Identification of a new cell line permissive to porcine reproductive and respiratory syndrome virus infection and replication which is phenotypically distinct from MARC-145 cell line
1 Groupe de recherche sur les maladies infectieuses du porc (GREMIP), Centre de recherche en infectiologie porcine (CRIP), Faculté de médecine vétérinaire Université de Montréal, 3200 rue Sicotte, Saint-Hyacinthe, J2S 7C6, Québec, Canada
2 Groupe de Recherche en Pharmacologie Animale du Québec (GREPAQ), Faculté de médecine vétérinaire Université de Montréal, 3200 rue Sicotte, Saint-Hyacinthe, Québec, J2S 7C6, Canada
Virology Journal 2012, 9:267 doi:10.1186/1743-422X-9-267Published: 13 November 2012
Airborne transmitted pathogens, such as porcine reproductive and respiratory syndrome virus (PRRSV), need to interact with host cells of the respiratory tract in order to be able to enter and disseminate in the host organism. Pulmonary alveolar macrophages (PAM) and MA104 derived monkey kidney MARC-145 cells are known to be permissive to PRRSV infection and replication and are the most studied cells in the literature. More recently, new cell lines developed to study PRRSV have been genetically modified to make them permissive to the virus. The SJPL cell line origin was initially reported to be epithelial cells of the respiratory tract of swine. Thus, the goal of this study was to determine if SJPL cells could support PRRSV infection and replication in vitro.

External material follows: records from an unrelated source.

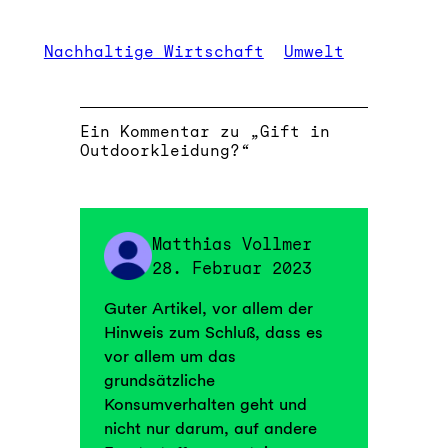
Nachhaltige Wirtschaft
Umwelt
Ein Kommentar zu „Gift in
Outdoorkleidung?“
Matthias Vollmer
28. Februar 2023
Guter Artikel, vor allem der
Hinweis zum Schluß, dass es
vor allem um das
grundsätzliche
Konsumverhalten geht und
nicht nur darum, auf andere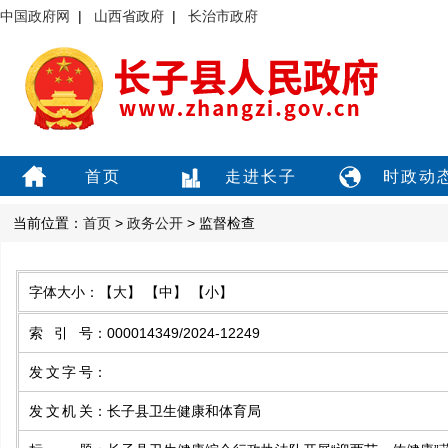
中国政府网
|
山西省政府
|
长治市政府
首页
走进长子
时政动
当前位置：
首页
>
政务公开
> 监督检查
字体大小：
【大】
【中】
【小】
索引号
：
000014349/2024-12249
发文字号
：
发文机关
：
长子县卫生健康和体育局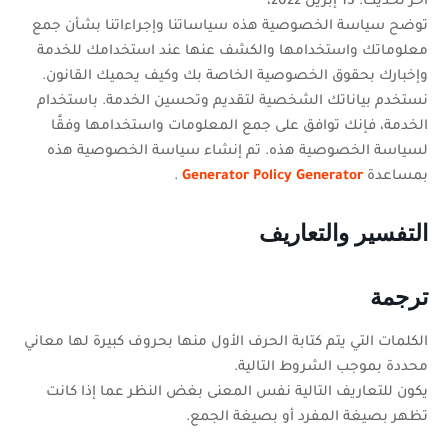
آخر تحديث: 13 إبريل 2022،
توضح سياسة الخصوصية هذه سياساتنا وإجراءاتنا بشأن جمع
معلوماتك واستخدامها والكشف عنها عند استخدامك للخدمة
وإخبارك بحقوق الخصوصية الخاصة بك وكيف يحميك القانون.
نستخدم بياناتك الشخصية لتقديم وتحسين الخدمة. باستخدام
الخدمة، فإنك توافق على جمع المعلومات واستخدامها وفقًا
لسياسة الخصوصية هذه. تم إنشاء سياسة الخصوصية هذه
بمساعدة
Generator Policy Generator
.
التفسير والتعاريف
ترجمة
الكلمات التي يتم كتابة الحرف الأول منها بحروف كبيرة لها معاني
محددة بموجب الشروط التالية.
يكون للتعاريف التالية نفس المعنى بغض النظر عما إذا كانت
تظهر بصيغة المفرد أو بصيغة الجمع.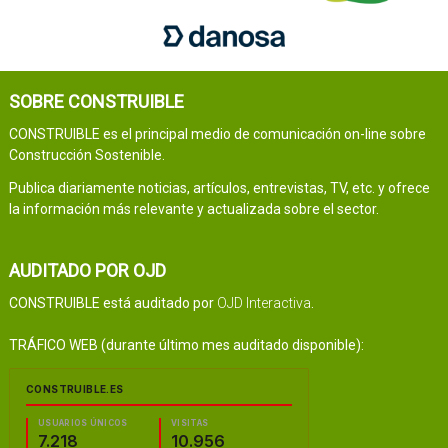
SOBRE CONSTRUIBLE
CONSTRUIBLE es el principal medio de comunicación on-line sobre
Construcción Sostenible.
Publica diariamente noticias, artículos, entrevistas, TV, etc. y ofrece
la información más relevante y actualizada sobre el sector.
AUDITADO POR OJD
CONSTRUIBLE está auditado por
OJD Interactiva
.
TRÁFICO WEB (durante último mes auditado disponible):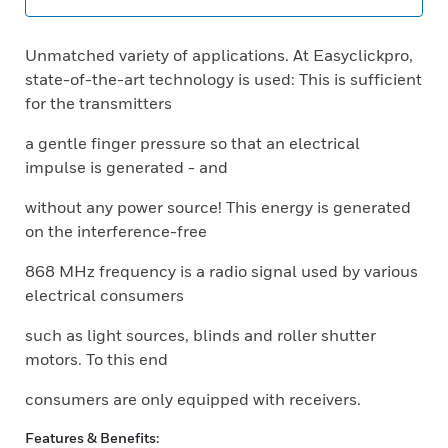
Unmatched variety of applications. At Easyclickpro,
state-of-the-art technology is used: This is sufficient
for the transmitters
a gentle finger pressure so that an electrical
impulse is generated - and
without any power source! This energy is generated
on the interference-free
868 MHz frequency is a radio signal used by various
electrical consumers
such as light sources, blinds and roller shutter
motors. To this end
consumers are only equipped with receivers.
Features & Benefits: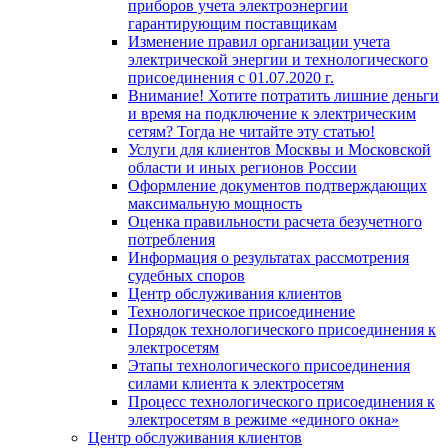
приборов учета электроэнергии
гарантирующим поставщикам
Изменение правил организации учета
электрической энергии и технологического
присоединения с 01.07.2020 г.
Внимание! Хотите потратить лишние деньги
и время на подключение к электрическим
сетям? Тогда не читайте эту статью!
Услуги для клиентов Москвы и Московской
области и иных регионов России
Оформление документов подтверждающих
максимальную мощность
Oценка правильности расчета безучетного
потребления
Информация о результатах рассмотрения
судебных споров
Центр обслуживания клиентов
Технологическое присоединение
Порядок технологического присоединения к
электросетям
Этапы технологического присоединения
силами клиента к электросетям
Процесс технологического присоединения к
электросетям в режиме «единого окна»
Центр обслуживания клиентов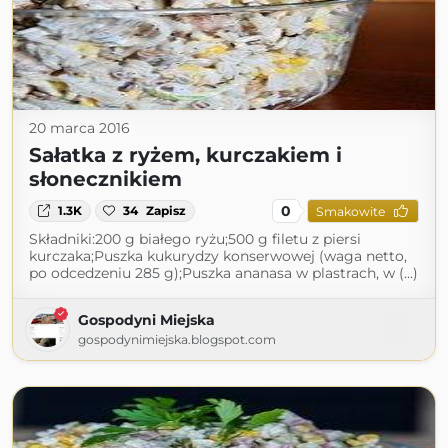
20 marca 2016
Sałatka z ryżem, kurczakiem i
słonecznikiem
0
1.3K
34
Zapisz
Smakowite
Składniki:200 g białego ryżu;500 g filetu z piersi
kurczaka;Puszka kukurydzy konserwowej (waga netto,
po odcedzeniu 285 g);Puszka ananasa w plastrach, w (...)
Gospodyni Miejska
gospodynimiejska.blogspot.com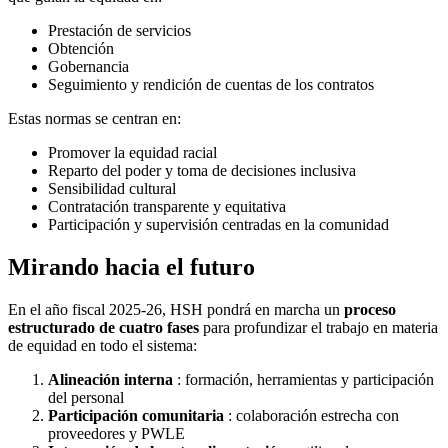
Prestación de servicios
Obtención
Gobernancia
Seguimiento y rendición de cuentas de los contratos
Estas normas se centran en:
Promover la equidad racial
Reparto del poder y toma de decisiones inclusiva
Sensibilidad cultural
Contratación transparente y equitativa
Participación y supervisión centradas en la comunidad
Mirando hacia el futuro
En el año fiscal 2025-26, HSH pondrá en marcha un
proceso
estructurado de cuatro fases
para profundizar el trabajo en materia
de equidad en todo el sistema:
Alineación interna
: formación, herramientas y participación
del personal
Participación comunitaria
: colaboración estrecha con
proveedores y PWLE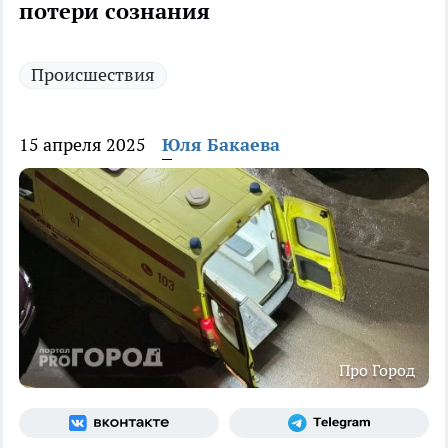
потери сознания
Происшествия
15 апреля 2025
Юля Бакаева
Про Город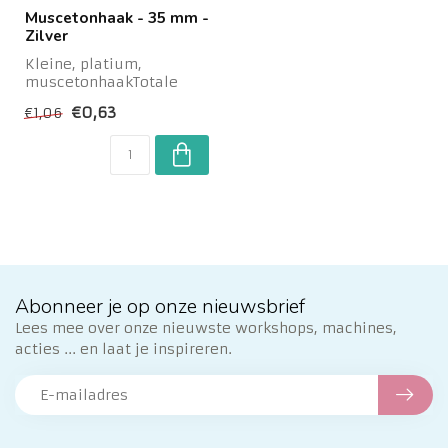
Muscetonhaak - 35 mm -
Zilver
Kleine, platium,
muscetonhaakTotale
hoogte: 35 mm
€0,63
€1,06
Abonneer je op onze nieuwsbrief
Lees mee over onze nieuwste workshops, machines,
acties ... en laat je inspireren.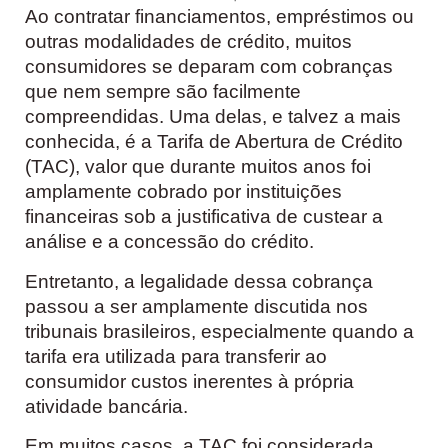
Ao contratar financiamentos, empréstimos ou
outras modalidades de crédito, muitos
consumidores se deparam com cobranças
que nem sempre são facilmente
compreendidas. Uma delas, e talvez a mais
conhecida, é a Tarifa de Abertura de Crédito
(TAC), valor que durante muitos anos foi
amplamente cobrado por instituições
financeiras sob a justificativa de custear a
análise e a concessão do crédito.
Entretanto, a legalidade dessa cobrança
passou a ser amplamente discutida nos
tribunais brasileiros, especialmente quando a
tarifa era utilizada para transferir ao
consumidor custos inerentes à própria
atividade bancária.
Em muitos casos, a TAC foi considerada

The SJPL cell growth was significantly slower than MARC-145 cell growth. The SJPL cells were found to express the CD151 protein but not the CD163 and neither the sialoadhesin PRRSV receptors. During the course of the present study, the SJPL cells have been reported to be of monkey origin. Nevertheless, SJPL cells were found to be permissive to PRRSV infection and replication even if the development of the cytopathic effect was delayed compared to PRRSV-infected MARC-145 cells. Following PRRSV replication, the amount of infectious viral particles produced in SJPL and MARC-145 infected cells was similar. The SJPL cells allowed the replication of several PRRSV North American strains and were almost efficient as MARC-145 cells for virus isolation. Interestingly, PRRSV is 8 to 16 times more sensitive to IFNα antiviral effect in SJPL cell in comparison to that in MARC-145 cells. PRRSV induced an increase in IFNβ mRNA and no up regulation of IFNα mRNA in both infected cell types. In addition, PRRSV induced an up regulation of IFNγ and TNF-α mRNAs only in infected MARC-145 cells.
In conclusion, the SJPL cells are permissive to PRRSV. In addition, they are phenotypically different from MARC-145 cells and are an additional tool that could be used to study PRRSV pathogenesis mechanisms in vitro.